Infertility: What I learnt from it.

Many of you probably know that we did not have an easy time  trying to conceive our first child.

J came to us via our first cycle of stimulated intrauterine insemination or SO-IUI as some people know it. This happened after we have tried a couple of ways to get pregnant to no avail, and we embarked on SO-IUI, We had very little expectations as we have heard of low success rates doing so. We were probably much better off doing IVF.

Somehow, someone up there decided that it was the right time for us to become parents, and we had the best gift we can ever ask for. With that, I am eternally grateful for J, a miracle in his own right.

Unfortunately, the quest for number 2 isn't as smooth. Knowing our history, we started to try naturally at the advice of our doctor. After a while, we moved (back) onto SO-IUI, which wasn't much of a surprise to us. What we were not prepared for was the ectopic pregnancy that came on the first cycle and the emotional roller coaster that came along with it.

I took my time to come out of it before trying again, and this is after we have done whatever we could from TCM to yoga and what nots to nurse myself back to health.

3 SO-IUIs (that's like more than 30 injections and dosing on Progesterone across the 3 tries) on, we don't have any positive news. So, I don't only suffer from infertility. It is secondary infertility as well.

So, IVF seems inevitable if we are to continue on this quest.

Before we embark on IVF, I thought I'd share what I learnt from this whole infertility episode.


I probably know more about the human reproductive system than most people do…. 
The amount of time spent understanding the process of IUI, getting my tubes checked, timing the procedure, checking on sperms etc have become part and parcel of my last 6 years and it will continue to so for some time. I think I can even draw the female reproductive system without reference. 

Trypanophobia no more, and I will get even better.
Once afraid of injections, I administer jabs for myself every morning without bating an eyelid. Having non-cooperative veins also mean it usually takes medical officers a couple of tries before they can draw my blood. In the case of my ectopic emergency, it took 4 different people to try to get an intravenous needle into me, from the ambulance, into the ER, into the operating theatre. I woke up with 5 needles sticking all over me. 

Sometimes I think it is God's way of preparing me for the challenge ahead. 
Because it is hard to explain how I feel. Because it is not something people understand unless they have walked a similar path. Pretending to be fine and dandy is often the best way for me to get past each day.

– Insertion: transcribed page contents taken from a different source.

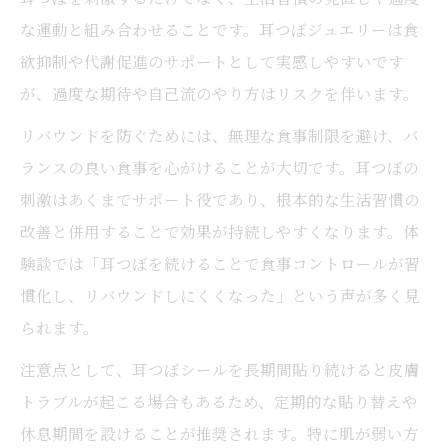
な運動と組み合わせることです。耳つぼジュエリーは食
欲抑制や代謝促進のサポートとして実感しやすいです
が、過度な期待や自己流のやり方はリスクを伴います。
リバウンドを防ぐためには、無理な食事制限を避け、バ
ランスの良い食事を心がけることが大切です。耳つぼの
刺激はあくまでサポート役であり、根本的な生活習慣の
改善と併用することで効果が持続しやすくなります。体
験談では「耳つぼを続けることで食事コントロールが習
慣化し、リバウンドしにくくなった」という声が多く見
られます。
注意点として、耳つぼシールを長期間貼り続けると皮膚
トラブルが起こる場合もあるため、定期的な貼り替えや
休息期間を設けることが推奨されます。特に肌が弱い方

It often leads to isolation
Because I get past each day like the mood swings (from dosing hormones) did not exist, that the disappointment did not matter, my bathroom ends up being a favourite part of my home. The one space where I can cry out loud without anyone judging and thinking I am over-reacting. 

It can make a marriage better or end up breaking it. 
The need to constantly be on some type of hormones, whether it is to prepare for a cycle or to stimulate a cycle, or even to promote a "condusive" environment during the two-weeks-wait (TWW), that's a whole lot of hormones! And, what it does to me is horrid. Without an outlet to release pent up frustrations, the man often gets the brunt of my tempers and tantrums. There were many occasions when we ended up in a shouting match. These mindless fighting can take a toil on any relationship. Not forgetting the cost of the procedures. Sometimes I feel whether or not I will have a second child depends on how much we have in our bank accounts!

Thankfully, our marriage has stood the test, and I am truly blessed for the man.

The  things I hate to hear is "relax" , "jiayou" and "only one"?...
Like I have not been trying hard enough?!!! Period.

It has given me extreme strength I never knew I had.
I never knew I could keep trying even though it hurts like mad. What hurts is not the jabs, nor the mood swings or the other side effects of the jabs. What hurts is the disappointment of knowing that we did not succeed every single time! It brings me through an emotional roller coaster with lots of tears. But, each time when I am done with the crying, we will find ourselves back at the doctor's office asking to try again.

That said, we are bracing ourselves for what is going to be one of the toughest challenge as a family. We have decided to start on IVF in 2015. I have no idea where this decision will lead us to and I don't dare to hope too much either.

I just hope it does not affect our marriage, the time we want to have with J. Whatever the outcome is, we will keep trying till the time our hearts grow weary.

If you are reading this because you are going through a similar journey, I want you to know that you are not alone. We will walk this path with together, and I will be here supporting each one of you.